Establishing criterion validity using the predictive approaches is also referred to as predictive validity.  In a concurrent approach, the criterion measure and the proxy (new) measure are obtained at approximately the same time. The new measure and the criterion measure are tapping into the same construct. The primary reason for obtaining a new measure for an established criterion measure could be cost and convenience. For example, rapid home COVID-19 (antigen) tests have a high correlation with the  polymerase chain reaction (PCR) test for COVID-19. While PCR tests are considered the “gold standard” for accuracy, they are expensive, have lengthy turnaround times, and need to be analyzed in the laboratory. On the other hand antigen tests have a faster turnaround time, are cheaper than PCR tests, and can be performed at home. Both tests have a relatively high correlation for accuracy thus establishing concurrent validity for the antigen tests.

Advantages

  • When a criterion measure is available, a single easily interpreted validity coefficient (e.g., correlation coefficient) or regression analysis (when there are multiple proxy measures) can be used.
  • It is objective.

Disadvantages

  • Criterion measures should be relevant to the desired decision. That is, it assumes a criterion measure exists. It is difficult to have criterion measures for complex measures like self-esteem or depression.
  • It also assumes that the criterion measures are valid and free from bias.
  • It needs the criterion measure to be reliable, stable, and replicable.
  • The selection of the criterion measure can be affected by the availability and cost of the measure.
  • Range-restricted samples and smaller sample sizes can attenuate the correlation between proxy measure and criterion measure.

Construct validity

When we are looking to establish validity evidence for a complex, multi-faceted, and theory-based construct, for example, global self-esteem, leadership, and emotional intelligence, we need to look at how well the measure/instrument reflects the target construct. Construct validity is then the collection of all evidence that supports the interpretation and use of the score as a measure of the construct.  

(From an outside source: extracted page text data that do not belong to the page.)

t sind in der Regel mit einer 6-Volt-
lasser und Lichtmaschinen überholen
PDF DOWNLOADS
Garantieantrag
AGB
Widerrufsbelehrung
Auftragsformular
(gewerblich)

Given that the constructs are highly abstract it is more difficult to establish construct validity. In such a case our best option is to gather evidence that strengthens our confidence in the construct validity of the measure. This can be accomplished by examining the internal structure of the instrument, the relationship with other instruments that supposedly measure the same construct, and the relationship among indicators of different constructs within a theory.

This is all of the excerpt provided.